***** DATA FOR REVIEW *****

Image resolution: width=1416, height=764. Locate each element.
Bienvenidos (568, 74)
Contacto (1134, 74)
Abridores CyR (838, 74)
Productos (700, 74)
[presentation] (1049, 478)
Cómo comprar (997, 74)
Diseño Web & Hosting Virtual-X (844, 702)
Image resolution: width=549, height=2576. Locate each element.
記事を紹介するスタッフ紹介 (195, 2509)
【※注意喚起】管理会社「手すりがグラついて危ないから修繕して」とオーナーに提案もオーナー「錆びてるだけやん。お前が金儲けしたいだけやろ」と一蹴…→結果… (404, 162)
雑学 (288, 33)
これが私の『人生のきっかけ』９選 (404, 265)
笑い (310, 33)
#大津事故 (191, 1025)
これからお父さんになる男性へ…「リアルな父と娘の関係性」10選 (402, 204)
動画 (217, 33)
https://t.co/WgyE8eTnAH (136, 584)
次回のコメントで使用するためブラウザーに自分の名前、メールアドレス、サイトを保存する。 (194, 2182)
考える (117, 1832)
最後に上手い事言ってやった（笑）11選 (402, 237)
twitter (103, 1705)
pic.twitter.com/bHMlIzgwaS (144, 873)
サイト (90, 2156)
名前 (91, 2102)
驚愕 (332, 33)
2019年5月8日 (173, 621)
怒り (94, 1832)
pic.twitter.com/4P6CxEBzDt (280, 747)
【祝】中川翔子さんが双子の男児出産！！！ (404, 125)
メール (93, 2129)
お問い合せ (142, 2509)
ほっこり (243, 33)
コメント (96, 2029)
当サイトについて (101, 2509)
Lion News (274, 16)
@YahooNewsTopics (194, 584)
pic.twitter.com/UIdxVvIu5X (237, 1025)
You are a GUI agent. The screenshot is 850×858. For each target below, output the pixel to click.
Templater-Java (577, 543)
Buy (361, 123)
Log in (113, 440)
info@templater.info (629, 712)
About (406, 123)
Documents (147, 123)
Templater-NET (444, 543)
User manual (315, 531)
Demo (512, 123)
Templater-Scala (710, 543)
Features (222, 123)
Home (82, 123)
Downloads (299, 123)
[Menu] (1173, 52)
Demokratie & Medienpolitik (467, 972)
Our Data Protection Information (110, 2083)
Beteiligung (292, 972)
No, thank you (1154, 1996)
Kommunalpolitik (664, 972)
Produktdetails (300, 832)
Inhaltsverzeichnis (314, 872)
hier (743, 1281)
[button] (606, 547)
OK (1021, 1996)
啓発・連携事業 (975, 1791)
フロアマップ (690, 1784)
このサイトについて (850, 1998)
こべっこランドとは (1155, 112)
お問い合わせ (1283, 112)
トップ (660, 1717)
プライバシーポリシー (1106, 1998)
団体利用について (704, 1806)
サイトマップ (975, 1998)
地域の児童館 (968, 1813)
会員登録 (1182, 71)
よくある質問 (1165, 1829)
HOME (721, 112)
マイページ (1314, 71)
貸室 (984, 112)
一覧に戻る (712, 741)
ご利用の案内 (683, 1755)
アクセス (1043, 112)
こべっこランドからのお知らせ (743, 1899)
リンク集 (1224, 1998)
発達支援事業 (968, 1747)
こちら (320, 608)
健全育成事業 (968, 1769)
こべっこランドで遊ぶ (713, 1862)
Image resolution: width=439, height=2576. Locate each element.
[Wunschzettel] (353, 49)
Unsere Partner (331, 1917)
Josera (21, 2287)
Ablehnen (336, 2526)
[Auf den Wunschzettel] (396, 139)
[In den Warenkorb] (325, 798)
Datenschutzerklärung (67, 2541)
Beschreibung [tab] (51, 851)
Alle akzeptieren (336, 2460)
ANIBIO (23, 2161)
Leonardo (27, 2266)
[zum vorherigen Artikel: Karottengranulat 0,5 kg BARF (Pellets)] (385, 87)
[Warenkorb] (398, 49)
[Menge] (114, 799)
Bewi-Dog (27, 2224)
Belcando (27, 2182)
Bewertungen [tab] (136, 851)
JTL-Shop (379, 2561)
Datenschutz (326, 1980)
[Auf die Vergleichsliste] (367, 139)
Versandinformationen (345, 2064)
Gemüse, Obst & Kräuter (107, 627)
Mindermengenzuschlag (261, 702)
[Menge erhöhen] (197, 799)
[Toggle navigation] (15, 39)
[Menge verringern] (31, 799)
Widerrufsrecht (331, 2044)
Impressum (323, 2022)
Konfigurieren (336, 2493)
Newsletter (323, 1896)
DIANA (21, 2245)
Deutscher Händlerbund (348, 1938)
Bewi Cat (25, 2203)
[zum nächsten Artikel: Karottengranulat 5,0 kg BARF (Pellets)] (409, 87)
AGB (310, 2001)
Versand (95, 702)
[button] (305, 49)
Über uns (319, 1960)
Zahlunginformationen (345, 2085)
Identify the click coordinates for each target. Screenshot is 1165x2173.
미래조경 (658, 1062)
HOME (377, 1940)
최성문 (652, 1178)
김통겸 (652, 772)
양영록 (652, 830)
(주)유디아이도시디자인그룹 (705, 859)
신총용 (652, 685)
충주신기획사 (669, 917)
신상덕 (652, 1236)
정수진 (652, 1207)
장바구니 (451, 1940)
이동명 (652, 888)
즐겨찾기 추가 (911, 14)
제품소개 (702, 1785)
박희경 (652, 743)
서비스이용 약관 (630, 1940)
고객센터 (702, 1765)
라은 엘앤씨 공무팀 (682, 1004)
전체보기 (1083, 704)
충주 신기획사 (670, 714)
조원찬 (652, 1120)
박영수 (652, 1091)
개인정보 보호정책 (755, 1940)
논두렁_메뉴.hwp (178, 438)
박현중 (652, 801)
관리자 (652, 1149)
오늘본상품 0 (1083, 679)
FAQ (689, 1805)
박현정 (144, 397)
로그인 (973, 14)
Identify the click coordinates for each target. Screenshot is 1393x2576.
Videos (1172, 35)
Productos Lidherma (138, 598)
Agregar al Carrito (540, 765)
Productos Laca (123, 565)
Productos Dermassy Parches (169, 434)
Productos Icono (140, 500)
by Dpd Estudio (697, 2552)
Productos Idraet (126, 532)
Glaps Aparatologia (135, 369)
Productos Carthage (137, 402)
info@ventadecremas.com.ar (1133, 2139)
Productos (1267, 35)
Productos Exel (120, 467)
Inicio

*****

Retype every entry above, word for word.

FINISHED EXERCISE:
Image resolution: width=1416, height=764. Locate each element.
Bienvenidos (568, 74)
Contacto (1134, 74)
Abridores CyR (838, 74)
Productos (700, 74)
[presentation] (1049, 478)
Cómo comprar (997, 74)
Diseño Web & Hosting Virtual-X (844, 702)
Image resolution: width=549, height=2576. Locate each element.
記事を紹介するスタッフ紹介 (195, 2509)
【※注意喚起】管理会社「手すりがグラついて危ないから修繕して」とオーナーに提案もオーナー「錆びてるだけやん。お前が金儲けしたいだけやろ」と一蹴…→結果… (404, 162)
雑学 (288, 33)
これが私の『人生のきっかけ』９選 (404, 265)
笑い (310, 33)
#大津事故 (191, 1025)
これからお父さんになる男性へ…「リアルな父と娘の関係性」10選 (402, 204)
動画 (217, 33)
https://t.co/WgyE8eTnAH (136, 584)
次回のコメントで使用するためブラウザーに自分の名前、メールアドレス、サイトを保存する。 (194, 2182)
考える (117, 1832)
最後に上手い事言ってやった（笑）11選 (402, 237)
twitter (103, 1705)
pic.twitter.com/bHMlIzgwaS (144, 873)
サイト (90, 2156)
名前 (91, 2102)
驚愕 (332, 33)
2019年5月8日 (173, 621)
怒り (94, 1832)
pic.twitter.com/4P6CxEBzDt (280, 747)
【祝】中川翔子さんが双子の男児出産！！！ (404, 125)
メール (93, 2129)
お問い合せ (142, 2509)
ほっこり (243, 33)
コメント (96, 2029)
当サイトについて (101, 2509)
Lion News (274, 16)
@YahooNewsTopics (194, 584)
pic.twitter.com/UIdxVvIu5X (237, 1025)
You are a GUI agent. The screenshot is 850×858. For each target below, output the pixel to click.
Templater-Java (577, 543)
Buy (361, 123)
Log in (113, 440)
info@templater.info (629, 712)
About (406, 123)
Documents (147, 123)
Templater-NET (444, 543)
User manual (315, 531)
Demo (512, 123)
Templater-Scala (710, 543)
Features (222, 123)
Home (82, 123)
Downloads (299, 123)
[Menu] (1173, 52)
Demokratie & Medienpolitik (467, 972)
Our Data Protection Information (110, 2083)
Beteiligung (292, 972)
No, thank you (1154, 1996)
Kommunalpolitik (664, 972)
Produktdetails (300, 832)
Inhaltsverzeichnis (314, 872)
hier (743, 1281)
[button] (606, 547)
OK (1021, 1996)
啓発・連携事業 (975, 1791)
フロアマップ (690, 1784)
このサイトについて (850, 1998)
こべっこランドとは (1155, 112)
お問い合わせ (1283, 112)
トップ (660, 1717)
プライバシーポリシー (1106, 1998)
団体利用について (704, 1806)
サイトマップ (975, 1998)
地域の児童館 (968, 1813)
会員登録 (1182, 71)
よくある質問 (1165, 1829)
HOME (721, 112)
マイページ (1314, 71)
貸室 (984, 112)
一覧に戻る (712, 741)
ご利用の案内 (683, 1755)
アクセス (1043, 112)
こべっこランドからのお知らせ (743, 1899)
リンク集 (1224, 1998)
発達支援事業 (968, 1747)
こちら (320, 608)
健全育成事業 (968, 1769)
こべっこランドで遊ぶ (713, 1862)
Image resolution: width=439, height=2576. Locate each element.
[Wunschzettel] (353, 49)
Unsere Partner (331, 1917)
Josera (21, 2287)
Ablehnen (336, 2526)
[Auf den Wunschzettel] (396, 139)
[In den Warenkorb] (325, 798)
Datenschutzerklärung (67, 2541)
Beschreibung [tab] (51, 851)
Alle akzeptieren (336, 2460)
ANIBIO (23, 2161)
Leonardo (27, 2266)
[zum vorherigen Artikel: Karottengranulat 0,5 kg BARF (Pellets)] (385, 87)
[Warenkorb] (398, 49)
[Menge] (114, 799)
Bewi-Dog (27, 2224)
Belcando (27, 2182)
Bewertungen [tab] (136, 851)
JTL-Shop (379, 2561)
Datenschutz (326, 1980)
[Auf die Vergleichsliste] (367, 139)
Versandinformationen (345, 2064)
Gemüse, Obst & Kräuter (107, 627)
Mindermengenzuschlag (261, 702)
[Menge erhöhen] (197, 799)
[Toggle navigation] (15, 39)
[Menge verringern] (31, 799)
Widerrufsrecht (331, 2044)
Impressum (323, 2022)
Konfigurieren (336, 2493)
Newsletter (323, 1896)
DIANA (21, 2245)
Deutscher Händlerbund (348, 1938)
Bewi Cat (25, 2203)
[zum nächsten Artikel: Karottengranulat 5,0 kg BARF (Pellets)] (409, 87)
AGB (310, 2001)
Versand (95, 702)
[button] (305, 49)
Über uns (319, 1960)
Zahlunginformationen (345, 2085)
Identify the click coordinates for each target. Screenshot is 1165x2173.
미래조경 (658, 1062)
HOME (377, 1940)
최성문 (652, 1178)
김통겸 (652, 772)
양영록 (652, 830)
(주)유디아이도시디자인그룹 (705, 859)
신총용 (652, 685)
충주신기획사 (669, 917)
신상덕 (652, 1236)
정수진 (652, 1207)
장바구니 (451, 1940)
이동명 (652, 888)
즐겨찾기 추가 (911, 14)
제품소개 (702, 1785)
박희경 (652, 743)
서비스이용 약관 (630, 1940)
고객센터 (702, 1765)
라은 엘앤씨 공무팀 (682, 1004)
전체보기 (1083, 704)
충주 신기획사 (670, 714)
조원찬 (652, 1120)
박영수 (652, 1091)
개인정보 보호정책 (755, 1940)
논두렁_메뉴.hwp (178, 438)
박현중 (652, 801)
관리자 (652, 1149)
오늘본상품 0 (1083, 679)
FAQ (689, 1805)
박현정 (144, 397)
로그인 (973, 14)
Identify the click coordinates for each target. Screenshot is 1393x2576.
Videos (1172, 35)
Productos Lidherma (138, 598)
Agregar al Carrito (540, 765)
Productos Laca (123, 565)
Productos Dermassy Parches (169, 434)
Productos Icono (140, 500)
by Dpd Estudio (697, 2552)
Productos Idraet (126, 532)
Glaps Aparatologia (135, 369)
Productos Carthage (137, 402)
info@ventadecremas.com.ar (1133, 2139)
Productos (1267, 35)
Productos Exel (120, 467)
Inicio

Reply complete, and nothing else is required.